Codex achieved the highest correctness score of 63% correctness, outperforming the other models, despite not having a “thinking” feature (at least not one that is publicly known nor does the model API accept a effort parameter). Claude Sonnet and Claude Opus attain correctness scores of 43% and 40%, respectively. Gemini 2.5 Pro scores 36% in correctness. Overall it was interesting to see Claude Sonnet 4 outperform Claude Opus 4, but also, this eval was limited to 4000 thinking tokens for the Claude and Gemini models, so it would be interesting to see how these models scaled at larger thinking budgets.
The Weave Comparisons View
Weave's comparison view is particularly valuable for clearly visualizing differences in reasoning across multiple coding models. By displaying each model's outputs side-by-side, this view lets you immediately identify discrepancies in correctness and logical consistency. Through this intuitive interface, you can quickly pinpoint reasons why certain models fail while others are able to succeed.

Such insights make it easier to analyze and optimize coding performance effectively. By highlighting not only results, but also underlying coding styles, Weave’s comparison view simplifies evaluating and improving each model's reasoning capabilities.
Conclusion
The evaluation of Claude 4 Sonnet, Claude 4 Opus, OpenAI's Codex, and Gemini 2.5 Pro on the CodeContests benchmark provides valuable insights into the capabilities of these models in handling real-world coding challenges. The results show that Codex achieves the highest correctness score, outperforming the other models. However, the evaluation also highlights the importance of thinking budgets for Claude models, with a substantial increase in correctness observed when increasing the thinking budget to 12,000 tokens.

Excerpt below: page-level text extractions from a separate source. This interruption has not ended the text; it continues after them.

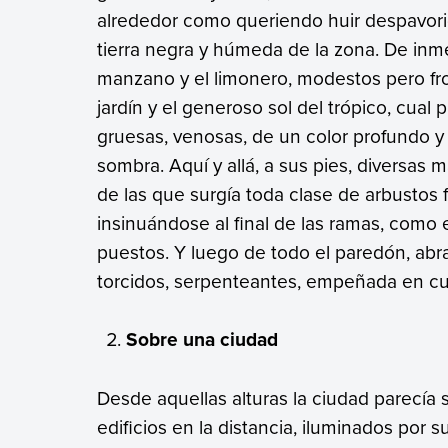
alrededor como queriendo huir despavori
tierra negra y húmeda de la zona. De inme
manzano y el limonero, modestos pero fro
jardín y el generoso sol del trópico, cual
gruesas, venosas, de un color profundo y
sombra. Aquí y allá, a sus pies, diversas
de las que surgía toda clase de arbustos 
insinuándose al final de las ramas, como
puestos. Y luego de todo el paredón, abr
torcidos, serpenteantes, empeñada en cubr
Sobre una ciudad
Desde aquellas alturas la ciudad parecía
edificios en la distancia, iluminados por 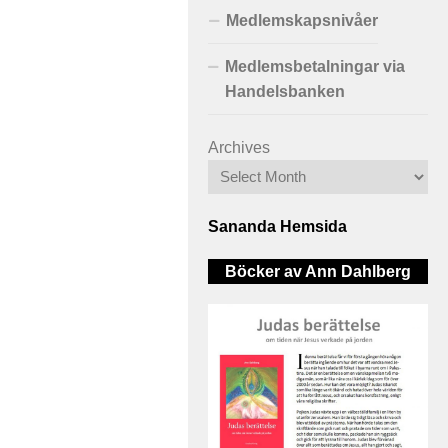
Medlemskapsnivåer
Medlemsbetalningar via
Handelsbanken
Archives
Sananda Hemsida
Böcker av Ann Dahlberg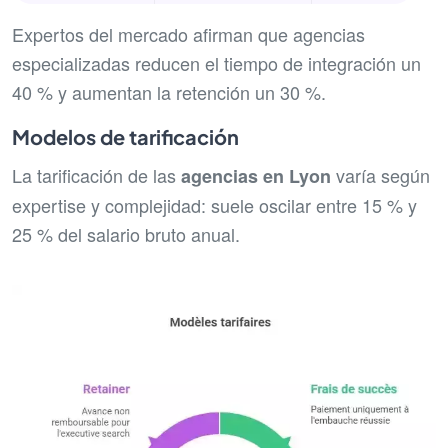
Expertos del mercado afirman que agencias
especializadas reducen el tiempo de integración un
40 % y aumentan la retención un 30 %.
Modelos de tarificación
La tarificación de las
varía según
agencias en Lyon
expertise y complejidad: suele oscilar entre 15 % y
25 % del salario bruto anual.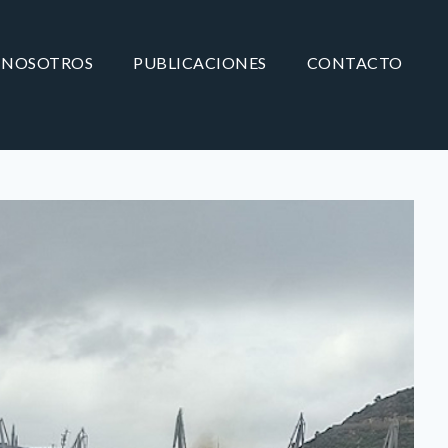
NOSOTROS
PUBLICACIONES
CONTACTO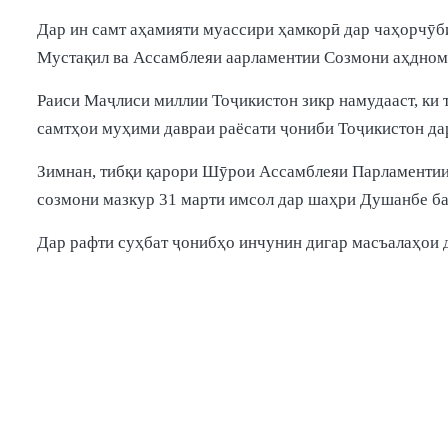
Дар ин самт аҳамияти муассири ҳамкорӣ дар чаҳорчӯб
Мустақил ва Ассамблеяи аарламентии Созмони аҳднома
Раиси Маҷлиси миллии Тоҷикистон зикр намудааст, ки
самтҳои муҳими давраи раёсати ҷониби Тоҷикистон да
Зимнан, тибқи қарори Шӯрои Ассамблеяи Парламентии
созмони мазкур 31 марти имсол дар шаҳри Душанбе ба
Дар рафти суҳбат ҷонибҳо инчунин дигар масъалаҳои 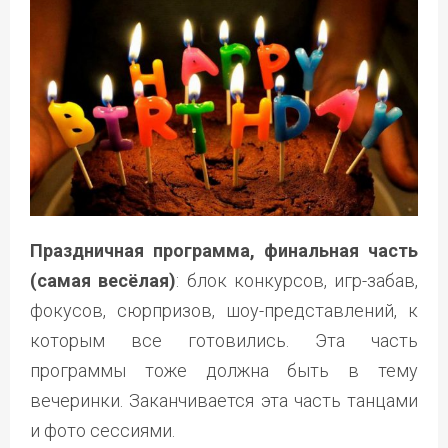
Праздничная программа, финальная часть
(самая весёлая)
: блок конкурсов, игр-забав,
фокусов, сюрпризов, шоу-представлений, к
которым все готовились. Эта часть
программы тоже должна быть в тему
вечеринки. Заканчивается эта часть танцами
и фото сессиями.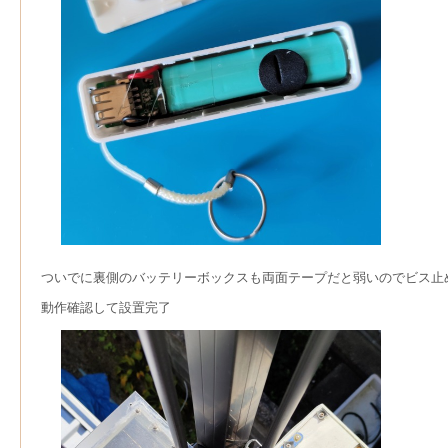
ついでに裏側のバッテリーボックスも両面テープだと弱いのでビス止
動作確認して設置完了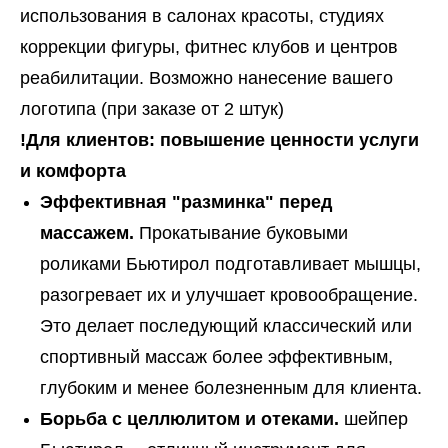
использования в салонах красоты, студиях
коррекции фигуры, фитнес клубов и центров
реабилитации. Возможно нанесение вашего
логотипа (при заказе от 2 штук)
!Для клиентов: повышение ценности услуги
и комфорта
Эффективная "разминка" перед
массажем.
Прокатывание буковыми
роликами Бьютирол подготавливает мышцы,
разогревает их и улучшает кровообращение.
Это делает последующий классический или
спортивный массаж более эффективным,
глубоким и менее болезненным для клиента.
Борьба с целлюлитом и отеками.
шейпер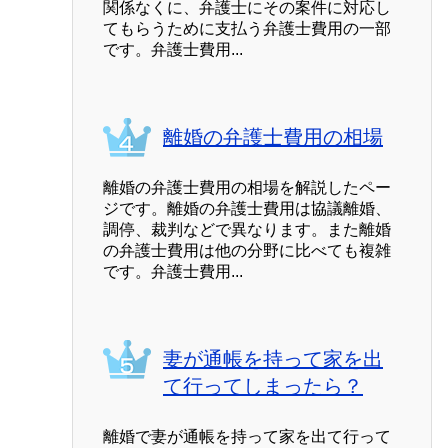
関係なくに、弁護士にその案件に対応し
てもらうために支払う弁護士費用の一部
です。弁護士費用...
離婚の弁護士費用の相場
離婚の弁護士費用の相場を解説したペー
ジです。離婚の弁護士費用は協議離婚、
調停、裁判などで異なります。また離婚
の弁護士費用は他の分野に比べても複雑
です。弁護士費用...
妻が通帳を持って家を出
て行ってしまったら？
離婚で妻が通帳を持って家を出て行って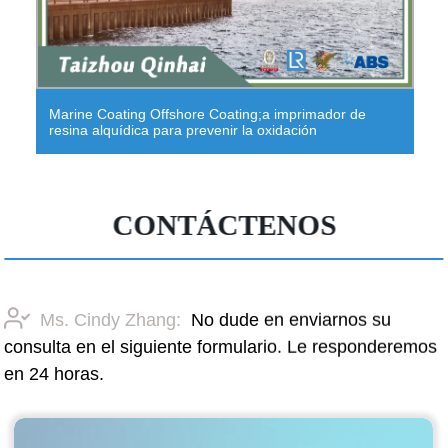
Marine Coating Offshore Coating;a imprimador de
resina alquídica para prevenir la oxidación
CONTÁCTENOS
Ms. Cindy Zhang:
No dude en enviarnos su
consulta en el siguiente formulario. Le responderemos
en 24 horas.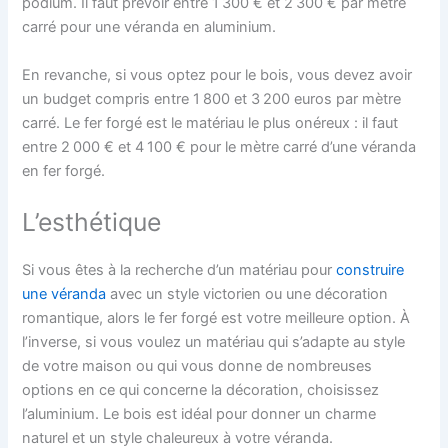
podium. Il faut prévoir entre 1 300 € et 2 300 € par mètre
carré pour une véranda en aluminium.
En revanche, si vous optez pour le bois, vous devez avoir
un budget compris entre 1 800 et 3 200 euros par mètre
carré. Le fer forgé est le matériau le plus onéreux : il faut
entre 2 000 € et 4 100 € pour le mètre carré d’une véranda
en fer forgé.
L’esthétique
Si vous êtes à la recherche d’un matériau pour
construire
une véranda
avec un style victorien ou une décoration
romantique, alors le fer forgé est votre meilleure option. À
l’inverse, si vous voulez un matériau qui s’adapte au style
de votre maison ou qui vous donne de nombreuses
options en ce qui concerne la décoration, choisissez
l’aluminium. Le bois est idéal pour donner un charme
naturel et un style chaleureux à votre véranda.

The comparison of these models underscores the complexity of evaluating large language models, particularly in the context of coding tasks. The use of a custom code execution framework and LLM-powered semantic equivalence check ensures a fair and robust evaluation process. The results also suggest that while benchmarks are useful for comparing models, they should be treated with caution due to the potential for data leakage and overfitting.
Overall, this evaluation contributes to our understanding of the strengths and limitations of current large language models in coding tasks. By analyzing the performance of these models, developers can refine their approaches to optimize model performance and improve solution quality.